Cap and Trade Goes Local

Absent any federal restrictions, state, provincial and regional carbon emissions limits in recent years have proliferated across North America.

WITH U.S. AND CANADIAN FEDERAL —not to mention global—climate change programs shelved for the time being, the state of California and province of Quebec are going it alone, establishing their own cap-and-trade programs and adding to a growing patchwork of pollution markets in North America.

Starting Jan. 1, 2013, big emitters like electric utilities and large industrial facilities in California will be required to meet new carbon standards, or buy permits to keep polluting, from a market supervised by the California Environmental Protection Agency's Air Resources Board.

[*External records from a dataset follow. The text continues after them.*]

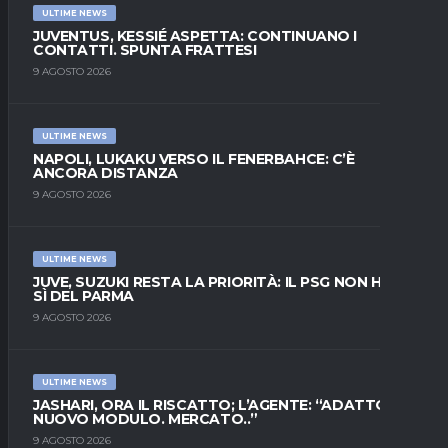
ULTIME NEWS
JUVENTUS, KESSIÉ ASPETTA: CONTINUANO I
CONTATTI. SPUNTA FRATTESI
9 AGOSTO 2026
ULTIME NEWS
NAPOLI, LUKAKU VERSO IL FENERBAHCE: C’È
ANCORA DISTANZA
9 AGOSTO 2026
ULTIME NEWS
JUVE, SUZUKI RESTA LA PRIORITÀ: IL PSG NON HA IL
SÌ DEL PARMA
9 AGOSTO 2026
ULTIME NEWS
JASHARI, ORA IL RISCATTO; L’AGENTE: “ADATTO AL
NUOVO MODULO. MERCATO..”
9 AGOSTO 2026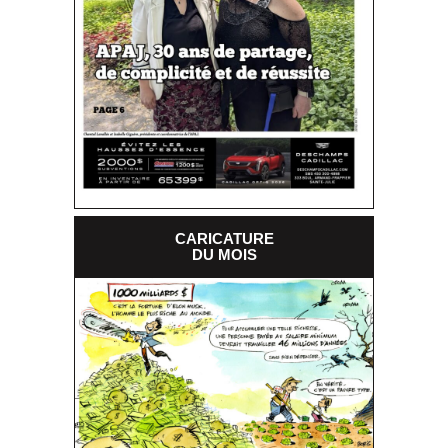
CARICATURE
DU MOIS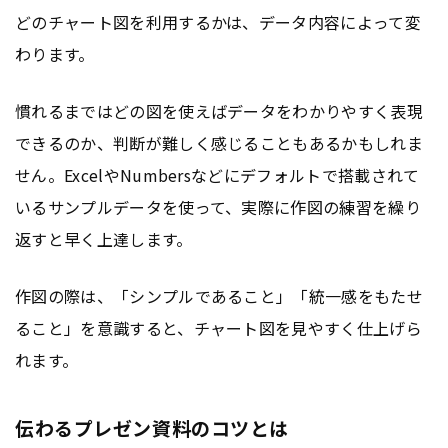
どのチャート図を利用するかは、データ内容によって変
わります。
慣れるまではどの図を使えばデータをわかりやすく表現
できるのか、判断が難しく感じることもあるかもしれま
せん。ExcelやNumbersなどにデフォルトで搭載されて
いるサンプルデータを使って、実際に作図の練習を繰り
返すと早く上達します。
作図の際は、「シンプルであること」「統一感をもたせ
ること」を意識すると、チャート図を見やすく仕上げら
れます。
伝わるプレゼン資料のコツとは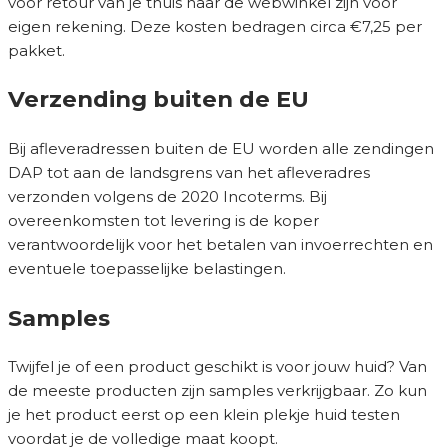
voor retour van je thuis naar de webwinkel zijn voor
eigen rekening. Deze kosten bedragen circa €7,25 per
pakket.
Verzending buiten de EU
Bij afleveradressen buiten de EU worden alle zendingen
DAP tot aan de landsgrens van het afleveradres
verzonden volgens de 2020 Incoterms. Bij
overeenkomsten tot levering is de koper
verantwoordelijk voor het betalen van invoerrechten en
eventuele toepasselijke belastingen.
Samples
Twijfel je of een product geschikt is voor jouw huid? Van
de meeste producten zijn samples verkrijgbaar. Zo kun
je het product eerst op een klein plekje huid testen
voordat je de volledige maat koopt.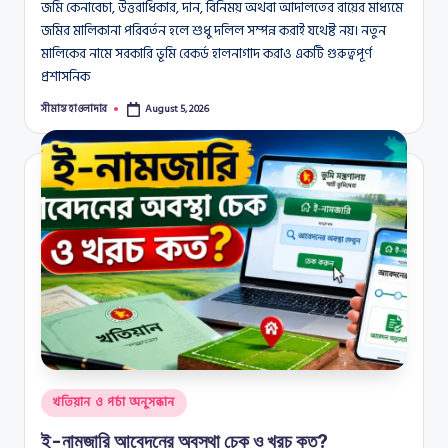
জমি কেনাবেচা, উত্তরাধিকার, দান, বিনিময় অথবা আদালতের রায়ের মাধ্যমে
জমির মালিকানা পরিবর্তন হলে শুধু দলিল সম্পন্ন করাই যথেষ্ট নয়। নতুন
মালিকের নামে সরকারি ভূমি রেকর্ড হালনাগাদ করাও একটি গুরুত্বপূর্ণ
প্রশাসনিক
সীমান্ত হাওলাদার
August 5, 2026
Posted
by
Posted
খতিয়ান ও পর্চা অনুসন্ধান
in
ই-নামজারি আবেদনের অবস্থা চেক ও খরচ কত?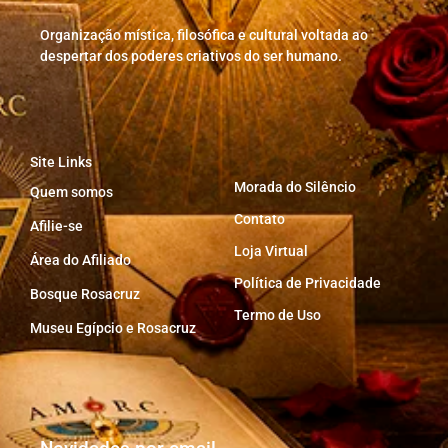
Organização mística, filosófica e cultural voltada ao
despertar dos poderes criativos do ser humano.
Site Links
Morada do Silêncio
Quem somos
Contato
Afilie-se
Loja Virtual
Área do Afiliado
Política de Privacidade
Bosque Rosacruz
Termo de Uso
Museu Egípcio e Rosacruz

The new greenhouse gas (GHG) emissions trading program received final regulatory approval in October. It is a byproduct of the Global Warming Solutions Act of 2006, a law championed by then-Gov. Arnold Schwarzenegger designed to reduce California's GHG pollution output to 1990 levels during the next decade.

On Dec. 15, Quebec's Minister of Sustainable Development, Environment and Parks, Pierre Arcand, rolled out a similar system. Like California, Quebec's new system gradually phases in different industrial sectors based on output. Energy-intensive industries, like mining companies, utilities and manufacturers, that spew 25,000 metric tons or more of carbon dioxide annually, are required to comply first. Quebec's move echoed California's because the Canadian federal government, like the U.S. federal government, has declined to take any national or international action to curb GHGs and is unlikely to do so for the foreseeable future.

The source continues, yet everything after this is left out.